>>>>>

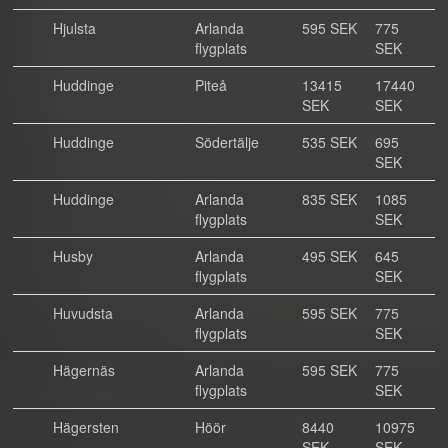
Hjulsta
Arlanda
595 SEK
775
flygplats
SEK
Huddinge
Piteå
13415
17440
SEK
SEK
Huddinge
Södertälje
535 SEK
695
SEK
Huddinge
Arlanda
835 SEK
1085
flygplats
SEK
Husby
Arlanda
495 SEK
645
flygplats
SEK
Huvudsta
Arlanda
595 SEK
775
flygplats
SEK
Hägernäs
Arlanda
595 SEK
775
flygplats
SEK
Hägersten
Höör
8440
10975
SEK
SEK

<<<<<
>>>>>

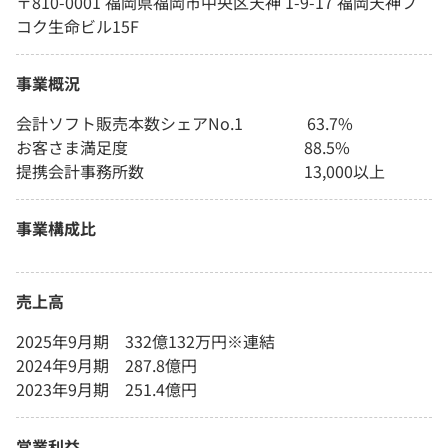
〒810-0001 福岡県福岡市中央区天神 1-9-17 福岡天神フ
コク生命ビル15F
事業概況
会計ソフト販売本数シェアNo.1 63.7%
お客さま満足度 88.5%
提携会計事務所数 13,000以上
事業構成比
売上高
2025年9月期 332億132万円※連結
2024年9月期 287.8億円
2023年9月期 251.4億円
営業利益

<<<<<
>>>>>

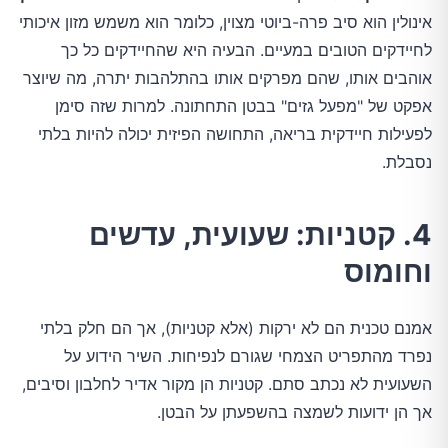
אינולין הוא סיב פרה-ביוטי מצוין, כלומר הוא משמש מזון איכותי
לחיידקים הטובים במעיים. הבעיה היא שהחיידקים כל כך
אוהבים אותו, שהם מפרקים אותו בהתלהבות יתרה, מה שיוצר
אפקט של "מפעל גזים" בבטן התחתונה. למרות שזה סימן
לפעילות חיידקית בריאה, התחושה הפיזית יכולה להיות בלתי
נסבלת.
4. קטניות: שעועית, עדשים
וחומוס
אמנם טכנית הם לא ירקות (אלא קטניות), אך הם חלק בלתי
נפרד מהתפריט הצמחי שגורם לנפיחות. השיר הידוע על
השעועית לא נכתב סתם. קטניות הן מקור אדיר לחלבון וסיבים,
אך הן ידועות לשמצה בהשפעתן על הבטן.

<<<<<

_About this task:_ Your answer should consist of the lines from the listing that hold the word "קטניות".

_Your solution:_
4. קטניות: שעועית, עדשים
אמנם טכנית הם לא ירקות (אלא קטניות), אך הם חלק בלתי
השעועית לא נכתב סתם. קטניות הן מקור אדיר לחלבון וסיבים,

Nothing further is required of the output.